_Task description_
Images are not part of the copy; write out the rest of the data exactly as given.

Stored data
——————

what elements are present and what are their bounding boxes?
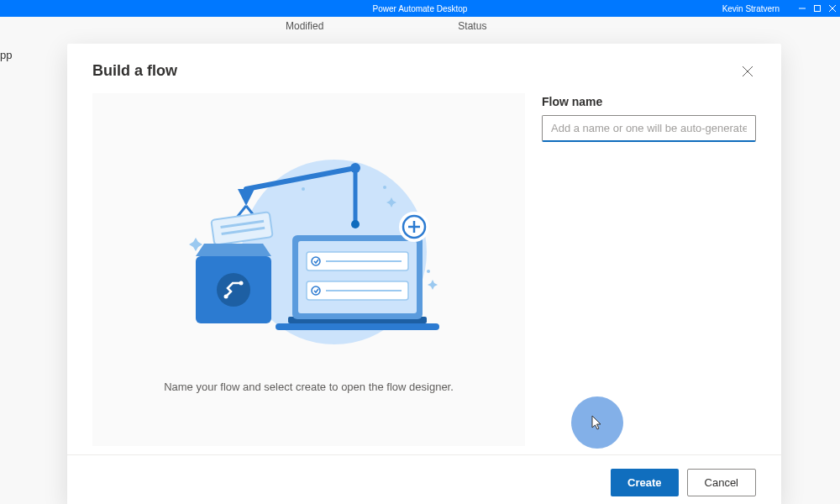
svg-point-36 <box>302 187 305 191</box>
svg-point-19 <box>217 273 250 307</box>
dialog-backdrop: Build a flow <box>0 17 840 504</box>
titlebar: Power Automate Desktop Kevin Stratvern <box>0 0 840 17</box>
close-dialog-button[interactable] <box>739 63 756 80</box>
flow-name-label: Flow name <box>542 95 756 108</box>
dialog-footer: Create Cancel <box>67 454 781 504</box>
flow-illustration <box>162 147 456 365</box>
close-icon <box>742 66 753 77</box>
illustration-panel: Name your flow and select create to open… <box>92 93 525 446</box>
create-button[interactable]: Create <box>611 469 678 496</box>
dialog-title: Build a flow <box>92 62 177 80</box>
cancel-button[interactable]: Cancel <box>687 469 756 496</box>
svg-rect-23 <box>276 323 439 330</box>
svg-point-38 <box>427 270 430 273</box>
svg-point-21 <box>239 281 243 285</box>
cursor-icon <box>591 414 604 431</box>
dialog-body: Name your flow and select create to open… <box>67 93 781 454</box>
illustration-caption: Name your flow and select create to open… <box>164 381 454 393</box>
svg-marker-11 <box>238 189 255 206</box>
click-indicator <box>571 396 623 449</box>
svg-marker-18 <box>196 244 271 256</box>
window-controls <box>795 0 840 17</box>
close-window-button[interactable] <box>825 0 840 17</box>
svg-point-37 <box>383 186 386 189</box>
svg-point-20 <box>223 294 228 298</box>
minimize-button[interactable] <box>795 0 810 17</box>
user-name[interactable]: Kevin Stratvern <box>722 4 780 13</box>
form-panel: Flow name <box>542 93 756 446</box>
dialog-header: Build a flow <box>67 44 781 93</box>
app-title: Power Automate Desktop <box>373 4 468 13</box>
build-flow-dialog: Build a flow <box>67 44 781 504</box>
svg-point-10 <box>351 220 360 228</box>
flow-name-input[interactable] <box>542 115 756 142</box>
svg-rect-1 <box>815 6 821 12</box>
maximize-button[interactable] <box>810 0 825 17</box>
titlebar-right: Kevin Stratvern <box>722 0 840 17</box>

——————

_Reply_
what elements are present and what are their bounding boxes?
svg-point-36 <box>302 187 305 191</box>
svg-point-19 <box>217 273 250 307</box>
dialog-backdrop: Build a flow <box>0 17 840 504</box>
titlebar: Power Automate Desktop Kevin Stratvern <box>0 0 840 17</box>
close-dialog-button[interactable] <box>739 63 756 80</box>
flow-name-label: Flow name <box>542 95 756 108</box>
dialog-footer: Create Cancel <box>67 454 781 504</box>
flow-illustration <box>162 147 456 365</box>
close-icon <box>742 66 753 77</box>
illustration-panel: Name your flow and select create to open… <box>92 93 525 446</box>
create-button[interactable]: Create <box>611 469 678 496</box>
dialog-title: Build a flow <box>92 62 177 80</box>
cancel-button[interactable]: Cancel <box>687 469 756 496</box>
svg-rect-23 <box>276 323 439 330</box>
svg-point-38 <box>427 270 430 273</box>
svg-point-21 <box>239 281 243 285</box>
cursor-icon <box>591 414 604 431</box>
dialog-body: Name your flow and select create to open… <box>67 93 781 454</box>
illustration-caption: Name your flow and select create to open… <box>164 381 454 393</box>
svg-marker-11 <box>238 189 255 206</box>
click-indicator <box>571 396 623 449</box>
svg-marker-18 <box>196 244 271 256</box>
window-controls <box>795 0 840 17</box>
close-window-button[interactable] <box>825 0 840 17</box>
svg-point-37 <box>383 186 386 189</box>
svg-point-20 <box>223 294 228 298</box>
minimize-button[interactable] <box>795 0 810 17</box>
user-name[interactable]: Kevin Stratvern <box>722 4 780 13</box>
form-panel: Flow name <box>542 93 756 446</box>
dialog-header: Build a flow <box>67 44 781 93</box>
app-title: Power Automate Desktop <box>373 4 468 13</box>
build-flow-dialog: Build a flow <box>67 44 781 504</box>
svg-point-10 <box>351 220 360 228</box>
flow-name-input[interactable] <box>542 115 756 142</box>
svg-rect-1 <box>815 6 821 12</box>
maximize-button[interactable] <box>810 0 825 17</box>
titlebar-right: Kevin Stratvern <box>722 0 840 17</box>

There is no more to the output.